I realized she was slow-witted. Behind her and off to the side was a woman who was keeping an eye out, maybe a relative, a mother, an aunt. This woman looked at me with the alert eyes of the carney.

And as I went about I saw those eyes everywhere behind the show, alert carney eyes on the gaunt man with a white shirt and tie and sleeve garters, on the girl in the ticket booth, on the freaks themselves staring out from their enclosures. What were they looking for? Life! A threat! An advantage! I had that look myself. I recognized it, I knew these people.

But I wasn’t getting anywhere with them. By midnight the crowd had thinned out. The lights were blinked in warning and the generator was turned off. The last of the rubes drifted back into the hills. They held Kewpie dolls. They held pinwheels.

I saw the acts going into their trailers to find some supper or drink some wine. I sat across the road with my back against a tree. I wanted a job with the carney. It seemed to me the finest possible way to live.

A while later a truck came along running without headlights and it turned into the dark lot. I sat up. I heard the truck doors slam. A few minutes later an old car and three men got out and walked into the carney. Other men arrived on foot, in jalopies. A few lights had gone back on. I crossed the road. There was some kind of renewed commerce, I didn’t understand. I saw the belly dancer standing in the door of her trailer her arms folded a man at the foot of the steps tipped his cap. I saw the girl who sold tickets outside her booth she was looking into a hand mirror and primping her hair. At the back end of the lot in the shadow of the trees a line of men and boys outside a trailer. I went there and got on the end of the line. A man came out and talked in low tones to the others. I heard something moaning. Another man went in. From the trailer came these sounds of life’s panic, shivers and moans and shrieks and crashings and hoarse cries, the most awesome fuckmusic I had ever heard. I got closer. I hadn’t seen before sitting on a chair at the foot of the trailer steps that same woman attendant from the afternoon who kept a close and watchful eye on the crowd in front of Fanny the Fat Lady.



I led her from the trailer to the tent in the afternoon and back to her trailer at the end of the night. She placed her hand on my shoulder, and walking behind me at arm’s length with a great quivering resettlement of herself at each step, she made her stately trustful way down the midway.

Once she hugged me. She was surprisingly gentle I did not share the popular lust for her I was embarrassed and maybe frightened by that mountainous softness I pulled away. Right away I saw I’d made a mistake. Fanny had a cleft palate and on top of that the sounds she made were in Spanish but I could tell her feelings were hurt. I moved to her and let her hug me. She put her warm hand on the small of my back. I thought I felt the touch of an astute intelligence.

She was truly sensitive to men, she had a real affection for them. She didn’t know she was making money, she never saw the money. She held out her arms and loved them, and it didn’t matter what happened, if they came in the folds of her thighs or the creases in the sides of her which spilled over the structure of her trunk like down quilts, she always screamed as if they had found her true center.

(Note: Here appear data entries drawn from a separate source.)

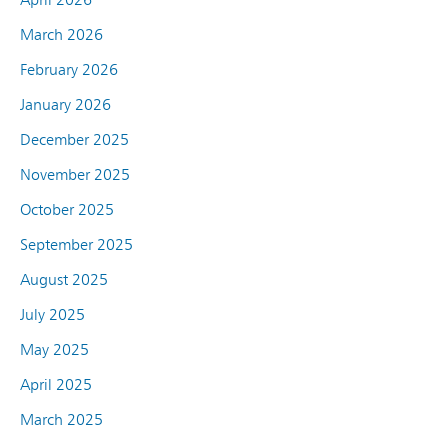
March 2026
February 2026
January 2026
December 2025
November 2025
October 2025
September 2025
August 2025
July 2025
May 2025
April 2025
March 2025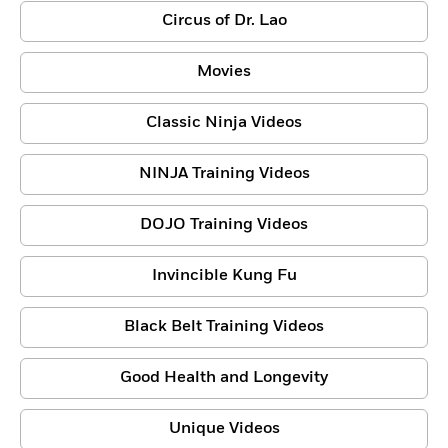
Circus of Dr. Lao
Movies
Classic Ninja Videos
NINJA Training Videos
DOJO Training Videos
Invincible Kung Fu
Black Belt Training Videos
Good Health and Longevity
Unique Videos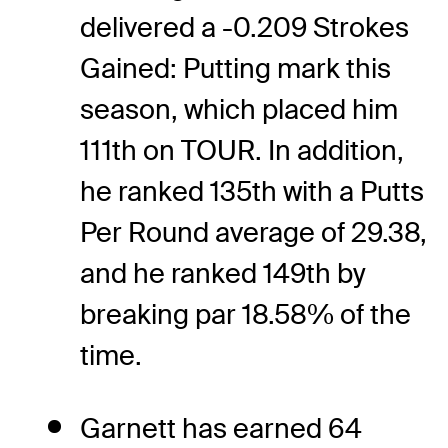
delivered a -0.209 Strokes
Gained: Putting mark this
season, which placed him
111th on TOUR. In addition,
he ranked 135th with a Putts
Per Round average of 29.38,
and he ranked 149th by
breaking par 18.58% of the
time.
Garnett has earned 64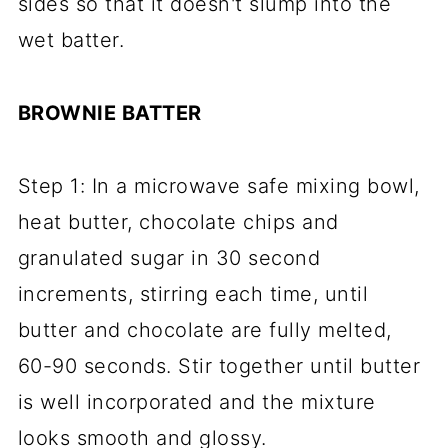
sides so that it doesn't slump into the
wet batter.
BROWNIE BATTER
Step 1: In a microwave safe mixing bowl,
heat butter, chocolate chips and
granulated sugar in 30 second
increments, stirring each time, until
butter and chocolate are fully melted,
60-90 seconds. Stir together until butter
is well incorporated and the mixture
looks smooth and glossy.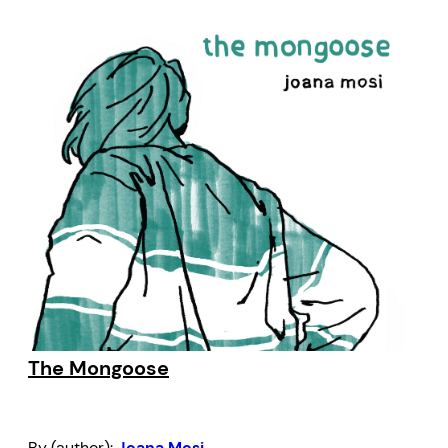
The Mongoose
By (author):
Joana Mosi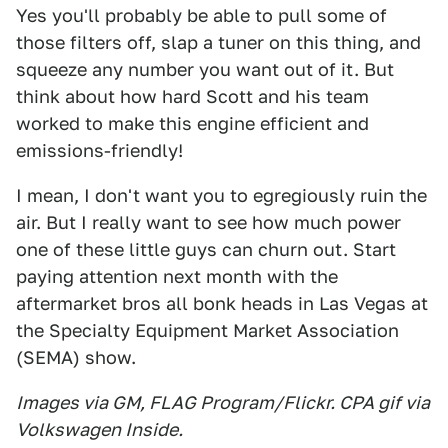
Yes you'll probably be able to pull some of
those filters off, slap a tuner on this thing, and
squeeze any number you want out of it. But
think about how hard Scott and his team
worked to make this engine efficient and
emissions-friendly!
I mean, I don't want you to egregiously ruin the
air. But I really want to see how much power
one of these little guys can churn out. Start
paying attention next month with the
aftermarket bros all bonk heads in Las Vegas at
the Specialty Equipment Market Association
(SEMA) show.
Images via GM, FLAG Program/Flickr. CPA gif via
Volkswagen Inside.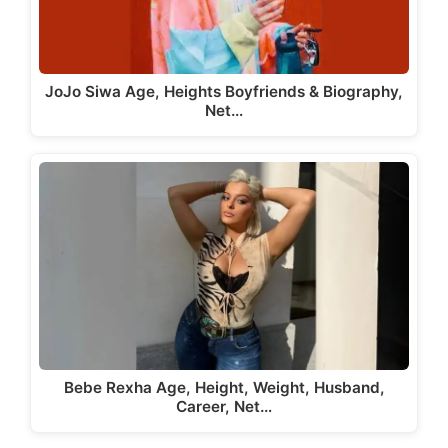
JoJo Siwa Age, Heights Boyfriends & Biography,
Net…
Bebe Rexha Age, Height, Weight, Husband,
Career, Net…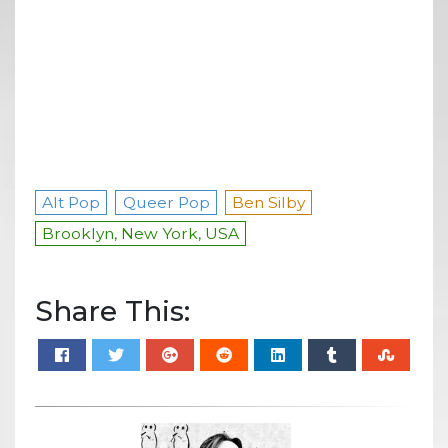
Alt Pop
Queer Pop
Ben Silby
Brooklyn, New York, USA
Share This: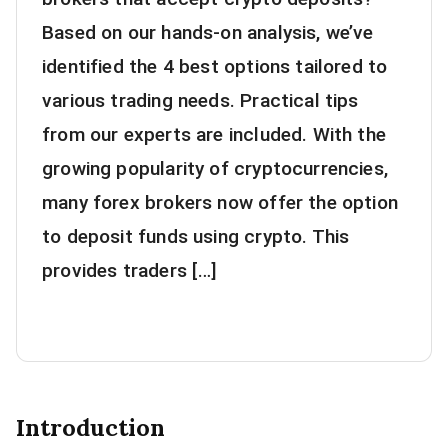
Based on our hands-on analysis, we’ve
identified the 4 best options tailored to
various trading needs. Practical tips
from our experts are included. With the
growing popularity of cryptocurrencies,
many forex brokers now offer the option
to deposit funds using crypto. This
provides traders […]
Introduction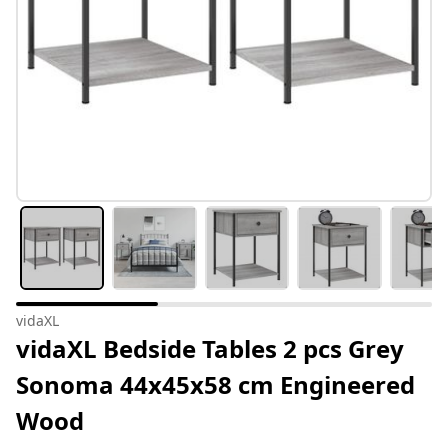
vidaXL
vidaXL Bedside Tables 2 pcs Grey
Sonoma 44x45x58 cm Engineered
Wood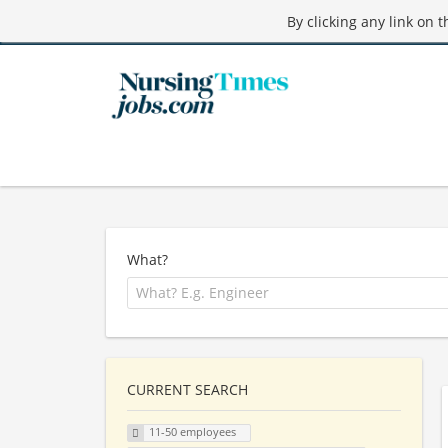
By clicking any link on 
What?
CURRENT SEARCH
11-50 employees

I decided that between this retarded whore freak and the riffraff who stood in line to fuck her some really important sacrament was taken, some means of continuing with hope, a ritual oath of life which did not wear away but grew in the memory of her around the bars and taverns of the mountains, catching her image in the sawdust flying up through the sunlight in the mill yards or lying like the mist of the morning over the clear lakes.

On the other hand it was common knowledge in the carney that fat ladies were the biggest draw.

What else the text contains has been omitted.